Work to complete. Find every line in the records below that holds the word "Июль" and copy it.

Listed entries.
******************************

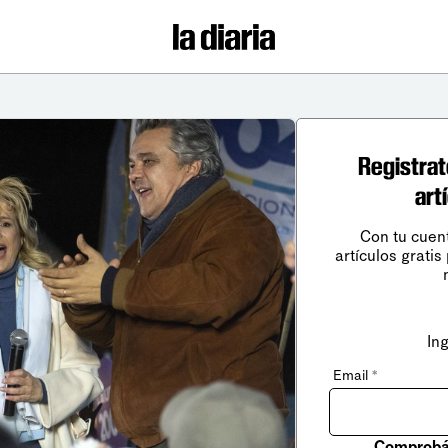
Registrat
art
Con tu cuen
artículos gratis
In
Email
*
Comprobá 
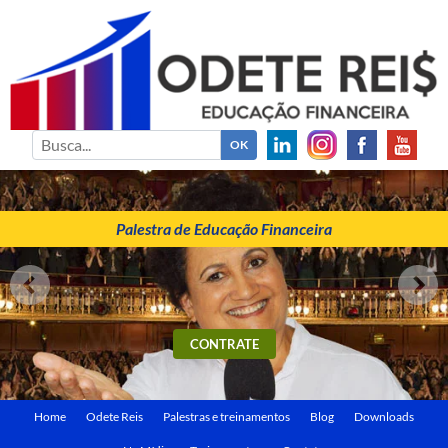
ODETE REIS
Palestrante de Educação Financeira
Palestra de Educação Financeira
CONTRATE
Home
Odete Reis
Palestras e treinamentos
Blog
Downloads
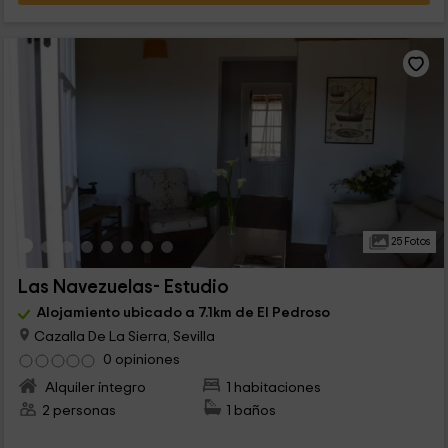
25 Fotos
Las Navezuelas- Estudio
Alojamiento ubicado a 7.1km de El Pedroso
Cazalla De La Sierra, Sevilla
0 opiniones
Alquiler íntegro
1 habitaciones
2 personas
1 baños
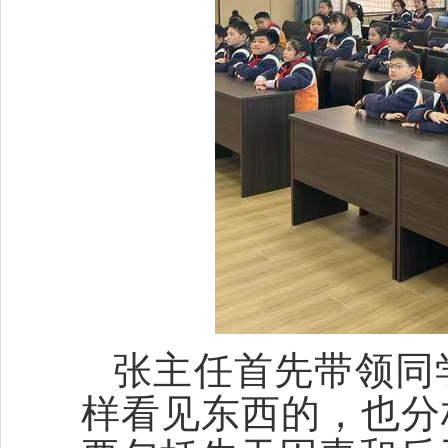
张主任首先带领同
样看见东西的，也分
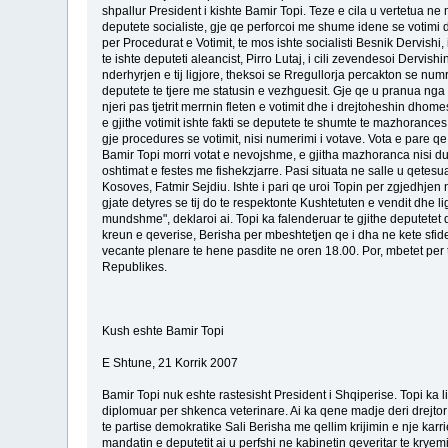
shpallur President i kishte Bamir Topi. Teze e cila u vertetua
deputete socialiste, gje qe perforcoi me shume idene se votimi do 
per Procedurat e Votimit, te mos ishte socialisti Besnik Dervishi
te ishte deputeti aleancist, Pirro Lutaj, i cili zevendesoi Dervishin
nderhyrjen e tij ligjore, theksoi se Rregullorja percakton se num
deputete te tjere me statusin e vezhguesit. Gje qe u pranua nga t
njeri pas tjetrit merrnin fleten e votimit dhe i drejtoheshin dhom
e gjithe votimit ishte fakti se deputete te shumte te mazhorances
gje procedures se votimit, nisi numerimi i votave. Vota e pare qe 
Bamir Topi morri votat e nevojshme, e gjitha mazhoranca nisi duar
oshtimat e festes me fishekzjarre. Pasi situata ne salle u qetesua d
Kosoves, Fatmir Sejdiu. Ishte i pari qe uroi Topin per zgjedhjen n
gjate detyres se tij do te respektonte Kushtetuten e vendit dhe lig
mundshme", deklaroi ai. Topi ka falenderuar te gjithe deputetet qe
kreun e qeverise, Berisha per mbeshtetjen qe i dha ne kete sfide
vecante plenare te hene pasdite ne oren 18.00. Por, mbetet per t
Republikes.
Kush eshte Bamir Topi
E Shtune, 21 Korrik 2007
Bamir Topi nuk eshte rastesisht President i Shqiperise. Topi ka l
diplomuar per shkenca veterinare. Ai ka qene madje deri drejtor i
te partise demokratike Sali Berisha me qellim krijimin e nje karr
mandatin e deputetit ai u perfshi ne kabinetin qeveritar te kryemi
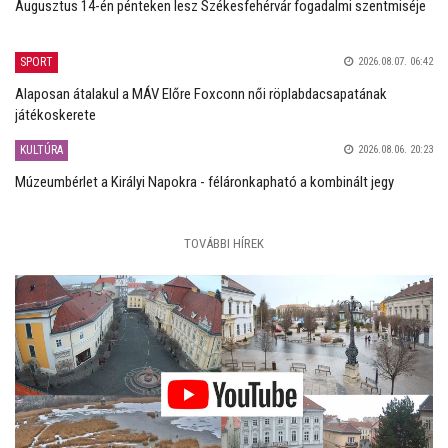
Augusztus 14-én pénteken lesz Székesfehérvár fogadalmi szentmiséje
SPORT
2026.08.07. 06:42
Alaposan átalakul a MÁV Előre Foxconn női röplabdacsapatának
játékoskerete
KULTÚRA
2026.08.06. 20:23
Múzeumbérlet a Királyi Napokra - féláronkapható a kombinált jegy
TOVÁBBI HÍREK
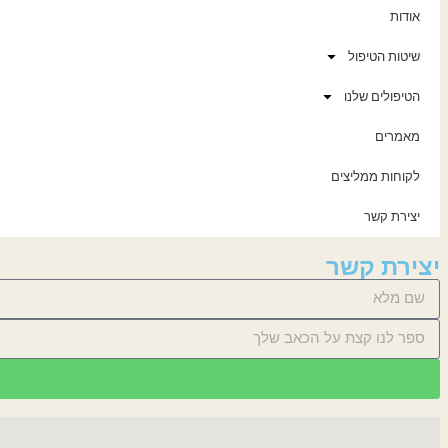
אודות
שיטות הטיפול
הטיפולים שלנו
מאמרים
לקוחות ממליצים
יצירת קשר
יצירת קשר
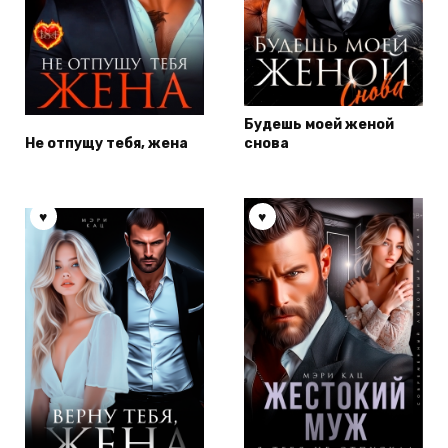
Будешь моей женой
Не отпущу тебя, жена
снова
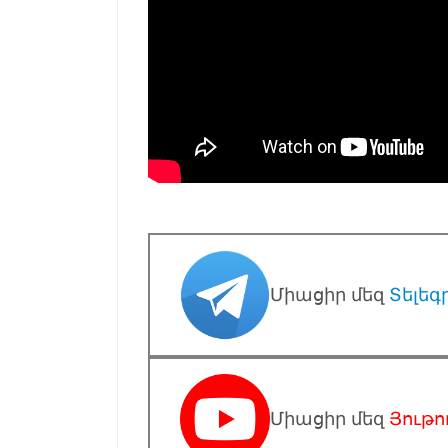
Միացիր մեզ
Տելեգ
Միացիր մեզ
Յութո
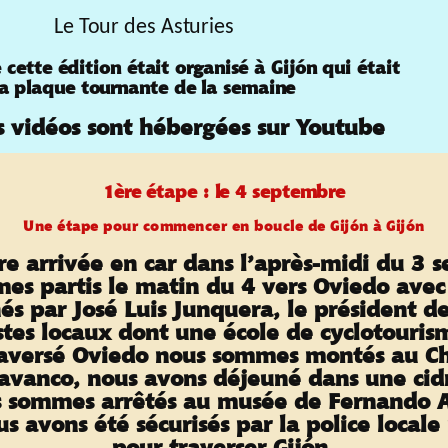
Le Tour des Asturies
 cette édition était organisé à
Gijón
qui était
la plaque tournante de la semaine
es vidéos sont hébergées sur Youtube
1ère étape : le 4 septembre
Une étape pour commencer en boucle de
Gijón
à
Gijón
re arrivée en car dans l’après-midi du 3 
es partis le matin du 4 vers Oviedo avec 
s par José Luis Junquera, le président de 
istes locaux dont une école de cyclotouris
raversé Oviedo nous sommes montés au Ch
vanco, nous avons déjeuné dans une cidr
s sommes arrêtés au musée de Fernando A
us avons été sécurisés par la police locale
pour traverser
Gijón
.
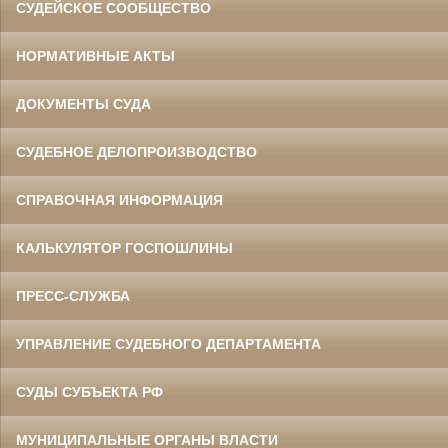
СУДЕЙСКОЕ СООБЩЕСТВО
НОРМАТИВНЫЕ АКТЫ
ДОКУМЕНТЫ СУДА
СУДЕБНОЕ ДЕЛОПРОИЗВОДСТВО
СПРАВОЧНАЯ ИНФОРМАЦИЯ
КАЛЬКУЛЯТОР ГОСПОШЛИНЫ
ПРЕСС-СЛУЖБА
УПРАВЛЕНИЕ СУДЕБНОГО ДЕПАРТАМЕНТА
СУДЫ СУБЪЕКТА РФ
МУНИЦИПАЛЬНЫЕ ОРГАНЫ ВЛАСТИ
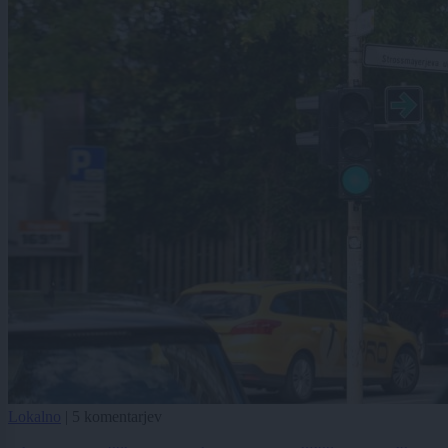
Lokalno
|
5 komentarjev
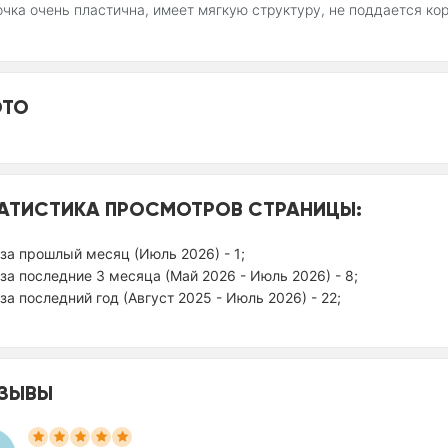
чка очень пластична, имеет мягкую структуру, не поддается корр
ТО
АТИСТИКА ПРОСМОТРОВ СТРАНИЦЫ:
за прошлый месяц (Июль 2026) - 1;
за последние 3 месяца (Май 2026 - Июль 2026) - 8;
за последний год (Август 2025 - Июль 2026) - 22;
ЗЫВЫ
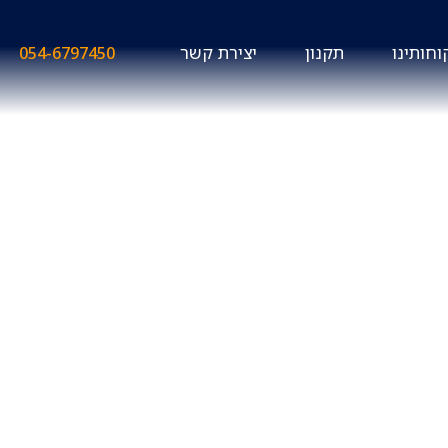
וחותינו
תקנון
יצירת קשר
054-6797450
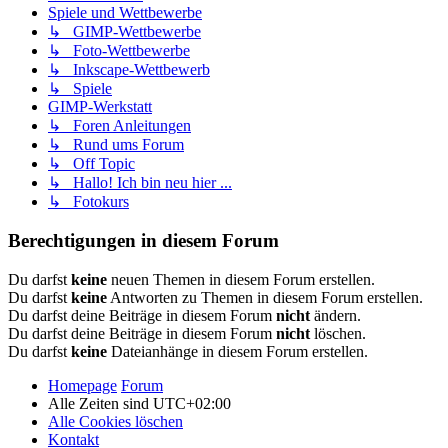
Spiele und Wettbewerbe
↳ GIMP-Wettbewerbe
↳ Foto-Wettbewerbe
↳ Inkscape-Wettbewerb
↳ Spiele
GIMP-Werkstatt
↳ Foren Anleitungen
↳ Rund ums Forum
↳ Off Topic
↳ Hallo! Ich bin neu hier ...
↳ Fotokurs
Berechtigungen in diesem Forum
Du darfst
keine
neuen Themen in diesem Forum erstellen.
Du darfst
keine
Antworten zu Themen in diesem Forum erstellen.
Du darfst deine Beiträge in diesem Forum
nicht
ändern.
Du darfst deine Beiträge in diesem Forum
nicht
löschen.
Du darfst
keine
Dateianhänge in diesem Forum erstellen.
Homepage
Forum
Alle Zeiten sind
UTC+02:00
Alle Cookies löschen
Kontakt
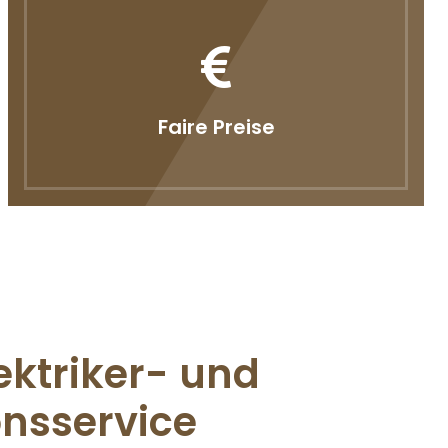
Faire Preise
ektriker- und
onsservice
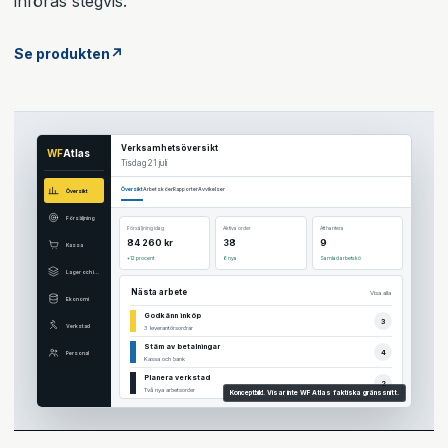
införas stegvis.
Se produkten
↗
Verksamhetsöversikt
WF
Atlas
Tisdag 21 juli
Översikt
Arbetsköer
Rapporter
Avvikelser
Översikt
Försäljning
Försäljning idag
Aktiva order
Att hantera
84 260 kr
38
9
Kassa
+12 procent
6 nya
Samlad arbetskö
Lager och inköp
Nästa arbete
Visa alla
Ekonomi
Godkänn inköp
3
Verkstad
3 leverantörsordrar
Stäm av betalningar
4
Personal
Kassa och bank
Planera verkstad
2
Två nya arbetsorder
Konceptbild. Visar inte WF Atlas faktiska gränssnitt.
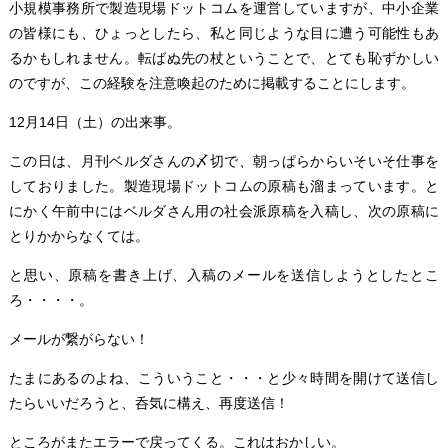
小規模事務所で製造現場ドットコムを運営していますが、中小企業
の皆様にも、ひょっとしたら、私と同じような目に遭う可能性もあ
るかもしれません。転ばぬ先の杖ということで、とても恥ずかしい
のですが、この経験を注意喚起のために掲載することにします。
12月14日（土）の出来事。
この日は、月刊ベルダさんの〆切で、朝っぱらからいそいそ仕事を
しておりました。製造現場ドットコムの原稿も溜まっています。と
にかく午前中にはベルダさん用の社会派原稿を入稿し、次の原稿に
とりかからなくては。
と思い、原稿を書き上げ、入稿のメールを送信しようとしたとこ
ろ・・・・。
メールが繋がらない！
たまにあるのよね、こういうこと・・・と少々時間を開けて送信し
たらいいだろうと、呑気に構え、再度送信！
ところがまたエラーで戻ってくる。これはおかしい。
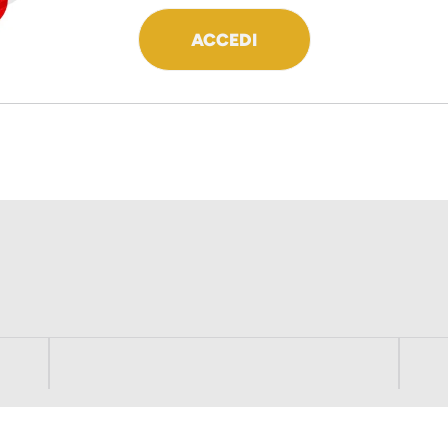
ACCEDI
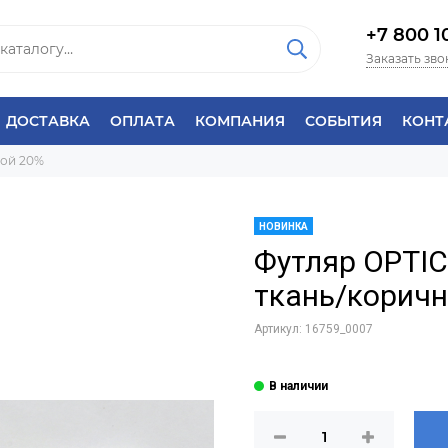
+7 800 1
Заказать зво
ДОСТАВКА
ОПЛАТА
КОМПАНИЯ
СОБЫТИЯ
КОНТ
кой 20%
НОВИНКА
Футляр OPTI
ткань/корич
Артикул:
16759_0007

******************************

Result of this exercise.
за прошлый месяц (Июль 2026) - 1;
за последние 3 месяца (Май 2026 - Июль 2026) - 8;
за последний год (Август 2025 - Июль 2026) - 22;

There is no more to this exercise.